When you see the invisible, you can do the impossible!

36 Responses to “Look into the future…”

  1. Bobbie17 says:

    I’m going to call it “The Curse of the Giants.” Since Brian Wilson has been on the team, Paco has forgotten how to pitch. Howell has been so-so. The bullpen, in general, has been mediocre, at best. This bullpen, the one that’s performing now, will not win a playoff series. The starters will have to go 8+ to win. Hard to figure Paco. Youth? Overwork? Too much pressure? Too little? He is as unreliable now as he was reliable before Rasputin was signed.

  2. DodgerDude says:

    Ouch Mark! I never considered that. That could be a tough egg

  3. Badger says:

    Do the math?

    I can’t. I don’t have all the numbers, and neither does anyone else outside of the Dodgers accounting office. I must trust that the people who run the numbers at Guggenheim would win any math competitions in which we engaged.

    All the contracts are insured. I am still not understanding why this means so much to you. The thing that most disturbs me about that trade is the number of prospects we had to give up. I think since the Dodgers were obviously the only trading partners at the table, a much stronger deal could have been brokered. But that’s Jed’s modus. Always has been.

    Much of the math still has to do with the new tv deal. It’s going to be somewhere around 5 billion – right? That, play-off money and 52,000 in the park every night should pay the bills.

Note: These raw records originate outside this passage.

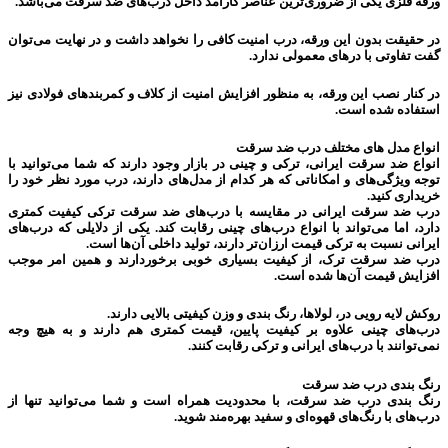
ورقه فلزی یکی از ضروری‌ترین عناصر کارآمد داخل درب‌های ضد سرقت می‌باشد.
در حقیقت بدون این ورقه، درب امنیت کافی را نخواهد داشت و در نهایت می‌توان
گفت تفاوتی با درهای معمولی ندارد.
در کنار نصب این ورقه، به منظور افزایش امنیت از کلاف و کمربندهای فولادی نیز
استفاده شده است.
انواع مدل های مختلف درب ضد سرقت
انواع ضد سرقت ایرانی، ترکی و چینی در بازار وجود دارند که شما می‌توانید با
توجه ویژگی‌های و امکاناتی که هر کدام از مدل‌های دارند، درب مورد نظر خود را
خریداری کنید.
درب‌ ضد سرقت ایرانی در مقایسه با درب‌های ضد سرقت ترکی کیفیت کمتری
دارد، اما می‌تواند با انواع درب‌های چینی رقابت کند. یکی از دلایلی که درب‌های
ایرانی نسبت به ترکی قیمت ارزان‌تر دارند، تولید داخلی آن‌ها است.
درب ضد سرقت ترک، از کیفیت بسیاری خوبی برخوردارند و همین امر موجب
افزایش قیمت آن‌ها شده است.
روکش لایه رویی در، لولاها، رنگ بندی و وزن کیفیتی بالایی دارند.
درب‌های چینی علاوه بر کیفیت پایین، قیمت کمتری هم دارند و به هیچ وجه
نمی‌توانند با درب‌های ایرانی و ترکی رقابت کنند.
رنگ بندی درب ضد سرقت
رنگ بندی درب ضد سرقت، با محدودیت همراه است و شما می‌توانید تنها از
درب‌های با رنگ‌های قهوه‌ای و سفید بهره‌مند شوید.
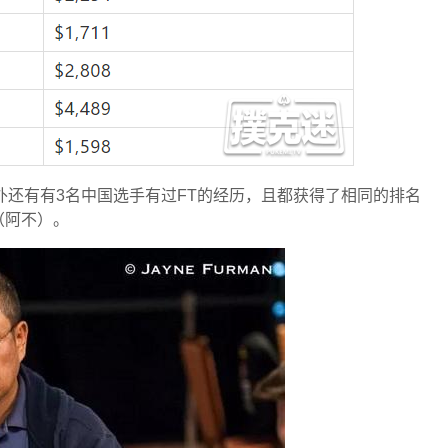
之外还有有3名中国选手有过FT的经历，且都获得了相同的排名
（阿不）。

    You, of all people, must know that those folks at the top of this pyramid no longer fear any regulatory agencies. The SEC was de-balled, as were other regulatory agencies, during the last administration’s reign of destruction. Those 1% guys all MAKE the rules so, all that talk of SEC talk is laughable to me.

    I don’t know where all of this goes. Maybe you are right, but I suspect your foundations are all emotionally based. You gave many a powerfully emotional response when I was railing against McCourt when he first took over the Dodgers. I told you where I thought it was going with him, and you lambasted me and supported the douche. Now, you are going the other way with the new owners. I am just happy to ride this out with people who don’t manage parking lots for a living and don’t have a high maintenance wife making the calls. I like the new direction. If it all comes apart, oh well, at least McCourt is gone.

  4. Badger says:

    Brain Wilson has pitched in 9 games, and though it appears on some level he isn’t all that, in those 9 games he has posted a 253 ERA+ which is the highest of his career. Small sample I know, but, I send him out there until he blows up or shows he is ready to close again.

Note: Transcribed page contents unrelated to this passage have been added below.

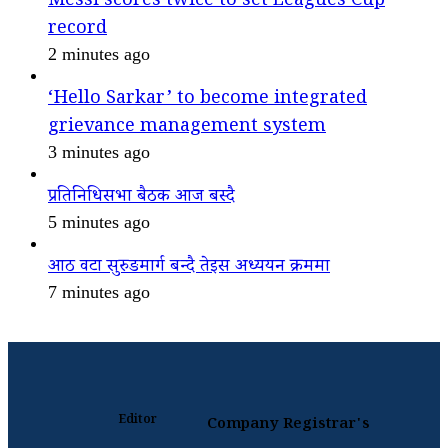
Messi scores twice to set Leagues Cup
record
2 minutes ago
‘Hello Sarkar’ to become integrated
grievance management system
3 minutes ago
प्रतिनिधिसभा बैठक आज बस्दै
5 minutes ago
आठ वटा सुरुङमार्ग बन्दै तेइस अध्ययन क्रममा
7 minutes ago
Editor
Company Registrar's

    Not sure what is going on with Paco, but a couple of days in the hot tub might do him some good. We have enough arms down there to give everybody some R&R, so let’s just do it.

    Dodgers rotation looks deep to start next year. Beckett and Bills back, re-sign Nolasco and all should be good. We have a plethora of bench players from which to choose. Punthairellismacher is a few mules too many. We only need a couple of journeymen. Just start looking for some solid bats and all will be primo okey dokey.

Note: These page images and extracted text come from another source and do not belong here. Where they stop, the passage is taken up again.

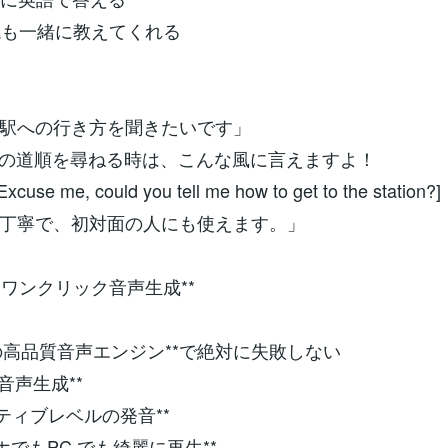
表現も一緒に教えてくれる
駅への行き方を聞きたいです」
への道順を尋ねる時は、こんな風に言えますよ！
use me, could you tell me how to get to the station?]
丁寧で、初対面の人にも使えます。」
**2. ワンクリック音声生成**
*3つの高品質音声エンジン**で絶対に失敗しない
秒で音声生成**
*ネイティブレベルの発音**
スマホでもPC でも綺麗に再生**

    So Matt Kemp WILL be back. Yeah, probably. But will he be able to hit anything? He hasn’t shown that much yet this year. Hope he figures it out quickly. We could use him for the push to late October.

  5. Brooklyn Dodger says:

    “A lot of you didn’t like my take on “The Trade” yesterday. Tough! It is what it is. When you get angry, I know I’m close to the truth.”

    “Do the math. I have. There’s not as much money as you think, and the next time you criticize someone make sure you have the facts.”

    I’m really busy right now, so I’m not going to spend much time on this. There are others on this site, I’m sure, who will respond more in depth, and quite intelligently.

    “It is what is is” and “truth” smack of something less than humility to me. I’m sure there is truth somewhere, but I’m not sure any of us (including you) know exactly what that truth is. To lay claim to the “truth”, is well….

    As for your math, I’d have to have the time to dig a lot deeper before I accepted any of it as “facts”.

    I didn’t say much above, but I’m sure some of my cohorts on this blog will fill in the blanks.

  6. Quasimodo says:

    Everything you say adds up to Dodgers are a future mess. But you didn’t speak of the TV deal. And the TV deal is certainly not small potato’s. Seems their clients are ahead of the 10-15% already and the product they purchased worth has greatly improved.

  7. Brooklyn Dodger says:

    Badger, if memory serves that TV deal is $7-8 billion over 25 years. At $7 billion that’s $280,000,000/yr. Of course, in 25 years that may not be all that much. But ticket prices, merchandise/food prices, the price to park, and anything else they can think of, will be higher. And there will likely be postseason money. In fact, within the next 25 years there will either be a totally modernized Dodger Stadium or its replacement, also generating plenty of income. And if I make it that long, I’ll be in my 90′s. Or maybe I’ll be watching games with the Big Dodger in the Sky.

    Seems as if you were posting as I was writing before. And, of course, you filled in those blanks I mentioned.

    By the way, the Guggs folks are probably in the .001% (feel free to add additional leading zeros).

    And yeah, I hope we can count on Matt Kemp coming back this year. But I just don’t want him back. I want him back to the All Star form I remember. Not sure that’s what we’ll get (or even a reasonable facsimile). I think WILL is a bit strong. HOPE, I think is more realistic.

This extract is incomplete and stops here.